The effort comes as China is making progress towards a simpler "grab-and-go" sample return mission to the red planet "around 2030," according to state media, which would make it the first nation to achieve the feat.
"The bottom line is that $11 billion is too expensive, and not returning samples until 2040 is unacceptably too long," the US space agency's chief Bill Nelson told reporters on a call.
NASA and the European Space Agency (ESA) had planned to land a vessel around the Jezero Crater, where the Perseverance rover has spent years searching for signs of ancient microbial life that may have existed billions of years ago when Mars was warmer and wetter than today.

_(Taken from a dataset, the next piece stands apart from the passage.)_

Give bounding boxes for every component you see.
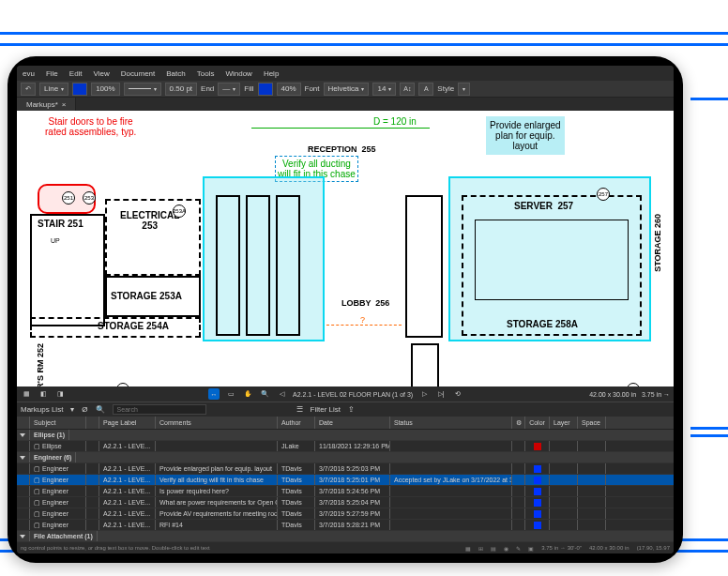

Thirty sample tubes collected by the rover would be loaded onto a small rocket and launched into orbit, where another spacecraft would capture them and bring them home.

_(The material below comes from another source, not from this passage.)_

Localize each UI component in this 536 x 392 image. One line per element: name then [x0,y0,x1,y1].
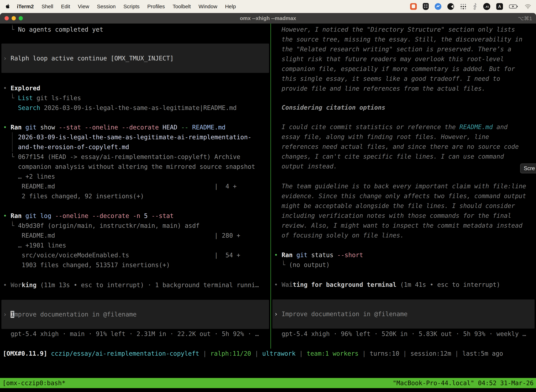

But a recent audit of NASA's plans by an independent review board said the Mars Sample Return mission was established "with unrealistic budget and schedule expectations from the beginning" and that it had a "near zero" chance of keeping to planned launch dates.
The outside experts also found the overall costs could potentially balloon to $11 billion, nearly double what NASA had stated.
As a result, NASA plans to solicit new proposals from the space industry that would pare back some of the mission's ambitions.
"In order to do things faster, we may have to lower the scope of the number of samples," NASA's Nicky Fox told reporters, without specifying what the new number would be.
Nelson said the agency's hand was also forced by budgetary constraints imposed by Congress which led NASA to request over $2 billion less than it had hoped for 2025 as a result of a debt ceiling agreement reached last year.
China's Tianwen-3 Mars sample return mission is working toward a launch around 2030, state media said last month.
Though China's mission is simpler and would only take samples from the immediate vicinity of its landing site, being the first to return rocks from another world would still be a huge geopolitical win.
China could also be the next nation to place crew on the Moon if its 2030 mission there happens before the NASA-led Artemis 3 landing.
"If they are able to return samples from Mars before the US does, even if it's a grab sample, which is nearly scientifically worthless, that is much more like a Sputnik moment," G. Scott Hubbard, a former top NASA official and professor at Stanford, told AFP recently, indicating it would be a wake-up call for Western nations.